There are many tools to the left to help you get where you want or need to be as a writer. Are you using them to the best of your ability? C’mon you can do it. I know you can. I see so much activity over the Internet that there has to be room for YOU! Yes YOU can be the writer you always dreamed of being. Learn the craft. Hone the skills. Practice the elements!
Now get to it! There is nothing holding you back but you.
Friday, January 23, 2009
Color My World
The Benefits of Prose to Color Your Work...
I’m always asked how people can make their writing have oomph. “Well,” I say, “take a poetry course!”
“But I don’t like poetry,” they say.
Well I’m here to tell you now that you don’t need to like poetry to write better you just need to put to use some of the elements of poetry to make your writing get up and dance. Yes, your writing will dance. It will do a pirouette across your blank screen. Your words will form across the sky and take flight in new directions.
Assonance, alliteration and rhythm; all of these elements digested in poetry will spew forth better writing. Rhythm in writing? Is there such a thing? Yes there is. Have you ever read a choppy book? No? Why not? Because the writer took the time to find a rhythm in his words. The editor/publisher picked up on the rhythm and decided that the book needed to be published.

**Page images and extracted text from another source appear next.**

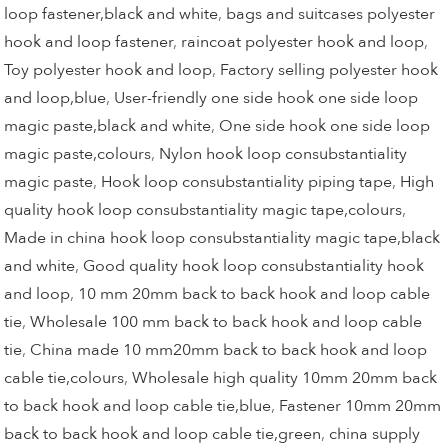
loop fastener,black and white
,
bags and suitcases polyester
hook and loop fastener
,
raincoat polyester hook and loop
,
Toy polyester hook and loop
,
Factory selling polyester hook
and loop,blue
,
User-friendly one side hook one side loop
magic paste,black and white
,
One side hook one side loop
magic paste,colours
,
Nylon hook loop consubstantiality
magic paste
,
Hook loop consubstantiality piping tape
,
High
quality hook loop consubstantiality magic tape,colours
,
Made in china hook loop consubstantiality magic tape,black
and white
,
Good quality hook loop consubstantiality hook
and loop
,
10 mm 20mm back to back hook and loop cable
tie
,
Wholesale 100 mm back to back hook and loop cable
tie
,
China made 10 mm20mm back to back hook and loop
cable tie,colours
,
Wholesale high quality 10mm 20mm back
to back hook and loop cable tie,blue
,
Fastener 10mm 20mm
back to back hook and loop cable tie,green
,
china supply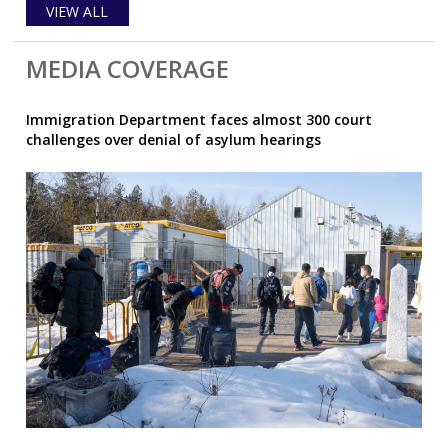
VIEW ALL
MEDIA COVERAGE
Immigration Department faces almost 300 court
challenges over denial of asylum hearings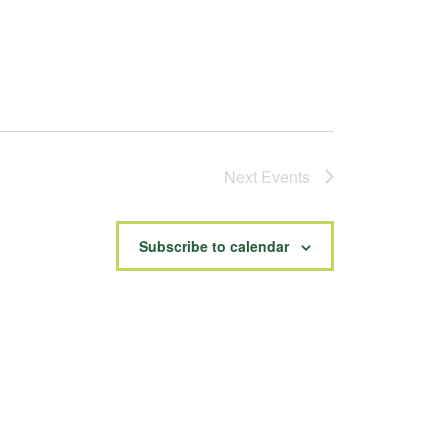
Next
Events
Subscribe to calendar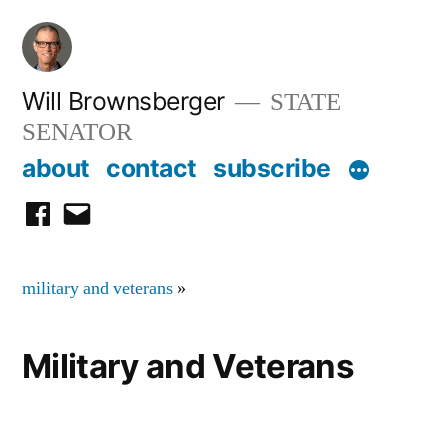
Skip
to
content
Will Brownsberger
STATE
SENATOR
about
contact
subscribe
facebook
email
military and veterans
»
Military and Veterans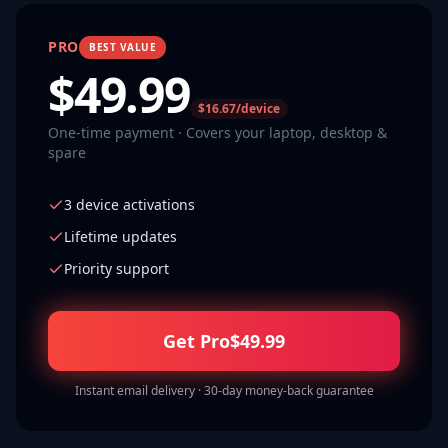
PRO
BEST VALUE
$
49.99
$16.67/device
One-time payment · Covers your laptop, desktop &
spare
3 device activations
Lifetime updates
Priority support
Get Pro
$
49.99
Instant email delivery · 30-day money-back guarantee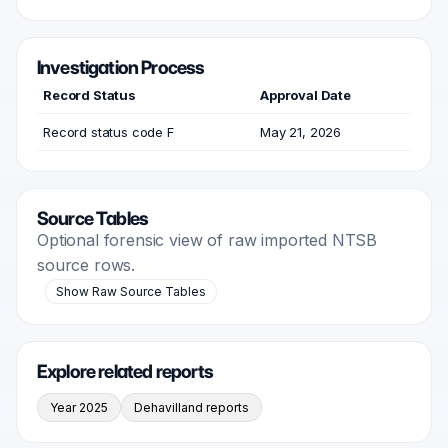
Investigation Process
Record Status
Approval Date
Record status code F
May 21, 2026
Source Tables
Optional forensic view of raw imported NTSB
source rows.
Show Raw Source Tables
Explore related reports
Year 2025
Dehavilland reports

Having yourself a good poetry critique group will have you becoming aware of your words. You will make every word count and you will also be finding the over used words unnecessary in writing. Being aware of those words that you use a little too much is essential.
So many times I critique a writer and they say they didn’t even SEE the word "AND" twenty times in a paragraph. By writing poetry you’ll know that the word AND is not needed all of the time to finish or begin a sentence to make it complete.

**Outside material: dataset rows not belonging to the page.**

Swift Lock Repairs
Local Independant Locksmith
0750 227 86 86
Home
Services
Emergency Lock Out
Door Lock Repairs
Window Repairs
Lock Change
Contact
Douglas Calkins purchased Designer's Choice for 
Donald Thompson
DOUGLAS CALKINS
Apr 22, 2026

Poetry and prose isn’t all about rhyme. It is about eloquence. The way to make your writing more eloquent is by the feel and flow of the words slipping off your tongue. Some writers have said they never thought to read their work out loud. I say, “How could you NOT read it out loud?"
Do we always read silently? Come on now be honest with me. Don’t most of us at least move our lips or utter an almost silent whisper as we read? Do we all read in silence? If this is true, it’s time to speak up! Feel those words. Speak those words. Realize what you’ve written by SAYING the words.
When I read a poem I can’t help but utter the words, then by some crazy manifestation I’m reading the poem out loud, even if no one is there to hear me. Can you imagine reading Robert Frost’s poem ‘Stopping by the Woods on a Snowy Evening’ in silence?
Well, I once again am going to tell you to speak up! Here the words, feel the rhythm, tap those keys, and make your writing dance!